Lehmans admits plagiarising rival's research

As if Lehman Brothers did not have enough to contend with trying to rebuild its battered balance sheet, the beleaguered investment bank risks losing its place as the top-rated Wall Street research firm because of a plagiarism scandal.

The bank's equity research division has issued an apology to its clients and admitted lifting large chunks of research from a rival bank publication.

A 60-page tome on the semiconductor industry contained a chapter and charts that "closely resembled" earlier reports by Toni Sacconaghi, an analyst at Sanford C Bernstein, an independent research firm, Lehman said. "The material was not sourced to Bernstein and was used without the firm's permission," it wrote in a letter to clients.

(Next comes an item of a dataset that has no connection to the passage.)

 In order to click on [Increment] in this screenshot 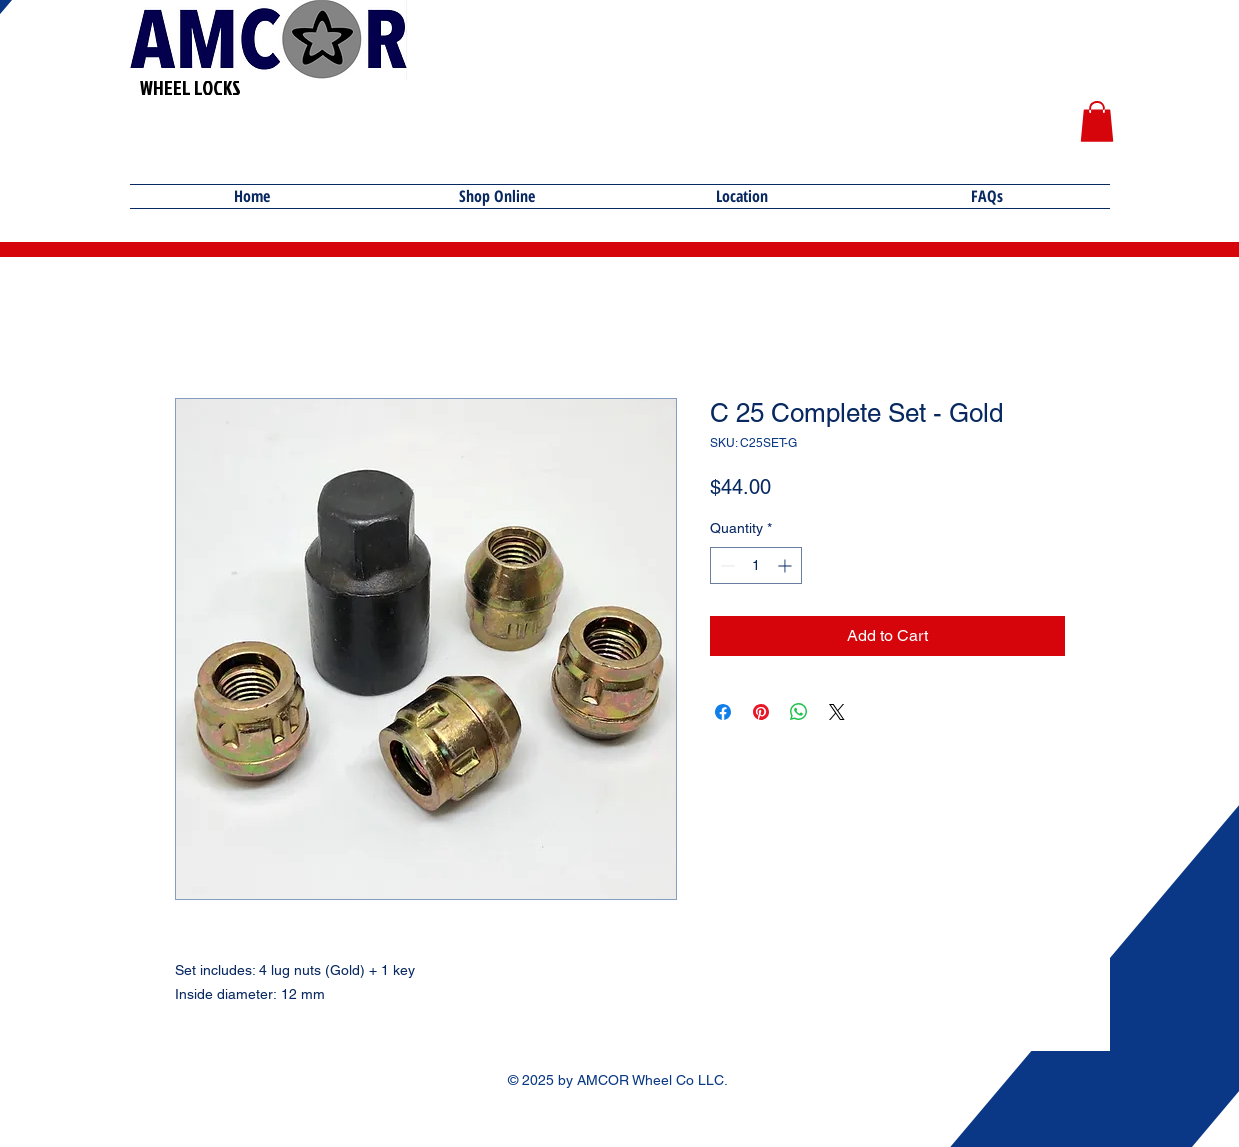 , I will do `click(786, 565)`.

The publication, produced in March by a team of analysts under Tim Luke, has been taken down from Lehman's website. Sources said the researcher who lifted the material is no longer employed there.

For five years, Lehman Brothers has ranked first in the widely followed and hard-fought Institutional Investor survey of research analysts. Bernstein was seventh in 2007. Mr Sacconaghi was top-rated in the IT hardware category last year, while Mr Luke was a runner-up in three categories. The 2008 awards are to be decided in October, based on a survey of fund managers who receive equity research.

Bernstein said yesterday: "We thank Lehman for setting the record straight and giving our firm and analysts full credit for their work."

Lehman said it investigated the incident as soon as it came to light, but it could not have come at a worse time, since the firm is already seen as the sick man of Wall Street. Battered by billions of dollars of losses on mortgage-related securities, and with the turmoil in credit markets shrinking its core bond business, the company is engaged in a fire sale of assets to restore the confidence of investors.